Sunday, November 8, 2015

Course Objective that Connects to an Objective of Future Job: Make Stylistic Choices Appropriate for a Given Rhetorical Situation.

One of the more earth shattering things I learned about composition this semester was the idea of the mode being the message.  My schooling has had a staunch devotion to the almighty essay.  While now I am thrilled to be able to write a decent essay, they were for many years the bane of my existence.  I was never a strong writer, and I am still a wretched speller.  Essays were extremely difficult for me.  For most of my school career I assumed that because I could not write an essay, then I must not understand the information.  Now I realize that essays did not jive with my personal learning strategy.  One of my missions as an educator is to provide learning opportunities that appeal to a wide variety of learners. Of course, I will continue to teach the basics that men in suits expect from their employees, but fortunately that idea is quickly broadening due to an explosion of multi-modal communication.

I admit, I may have overdone the notion of self-expression in my syllabus, but that is because I was so taken with the idea of allowing students to make choices about how they present information and reflecting on the success of that choice.  This is a really exciting time to study communication because it has never been so varied.  With the proliferation of technology, classes will have to include different ways for students to present information, and, by extension, will appeal to a larger range of learners.  Students will not only have to make choices about what they present, but how they present it; what is the right choice for the right audience and topic.  This notion pairs so well with composition is like the entire field has been waiting for this shift.  It is clear to me from grading that there are students who still struggle with the idea of making choices in writing.  It a fair thing to struggle with; it is abstract and they have had very little experience intentionally practicing it.  However, the idea of choices will be easier to demonstrate if you ask them whether or not this information should be presented in a video or podcast.  Without realizing it, they will be discussing rhetoric, and it will be easier for them to recognize similar choices in pieces of writing. 

When composition shifts to focus as much on the medium as much as the content, there will be a number of struggles. Adding new complications will be difficult for some, others may not appreciate the differences in the mediums, and a hundred more issues that no one can prepare for.  However, this is a massive shift in composition, and when the topic expands to more than just writing, it can appeal to and interest a number of different learners.  After all, learning is about making choices, considering the results, and adjusting your actions.  As with every lesson, the process becomes more complicated. However, the advances we talk towards expansion and inclusion can only lead to an overwhelming number of good things.  

Sunday, November 1, 2015

Which assignment from my syllabus will students struggle with?
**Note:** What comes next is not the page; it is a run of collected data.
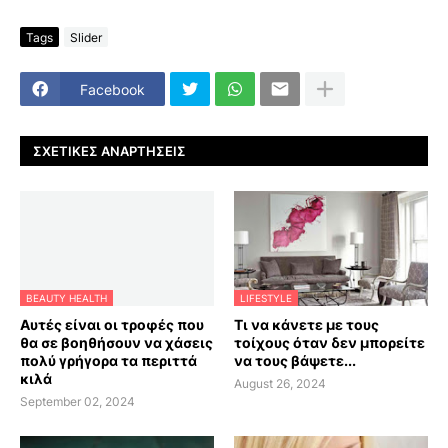
Tags
Slider
Facebook
ΣΧΕΤΙΚΈΣ ΑΝΑΡΤΉΣΕΙΣ
BEAUTY HEALTH
LIFESTYLE
Αυτές είναι οι τροφές που
Τι να κάνετε με τους
θα σε βοηθήσουν να χάσεις
τοίχους όταν δεν μπορείτε
πολύ γρήγορα τα περιττά
να τους βάψετε...
κιλά
August 26, 2024
September 02, 2024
Due to where it falls in the schedule and the kind of paper it is, I believe that the assignment students would struggle the most with in my syllabus is the iSearch paper.  First of all, I chose to have the big research paper due after only 4 weeks in the semester.  I did this because it is a form that they understand: the essay. The other assignments in my syllabus are not essay based, so by having them write an essay first, they can use it to examine the other assignments and have something recent to compare them to. Also, it calls for them to evaluate different resources, consider their credibility, and make choices about which sources to trust and include.  But the main reason I decided to put the research paper first is because I do not think they will do well.  I want them to make mistakes so we can identify their weakness early and work on them while there is still time in the semester.  Part of my syllabus includes a portfolio with revisions and a reflection on the revision process; the hope is that the students will realize their weaknesses, learn about them and how to correct them throughout the class, and have a chance to revise thoughtfully.

 I realize that students will struggle with a number of things regarding this assignment.  They will most likely have a difficult time accumulating credible resources this early. Differentiating between the information that they are bombarded with every day will be very difficult—some advanced students struggle with this idea.  Therefore, I believe it is important to begin that conversation as early as possible. The second aspect they will struggle with is keeping this paper focused on what they know rather than on what they think.  Because this paper is called an iSearch and relies on the writer’s reflection over the research process, it may be difficult for students to separate the information they find and their own opinions—it is important to convey that this is a paper about discussing what they want to learn and how they will learn it, rather than a platform on which to preach. Finally, having something this early in the semester that relies on clear writing will be problematic for students.  The hope is that in high school they learned how to articulate their thoughts, but that is not always the case.  This may be the first time that they realize something they wrote down only makes sense to them.  I think this is an important thing to realize early so they adjust throughout the semester. 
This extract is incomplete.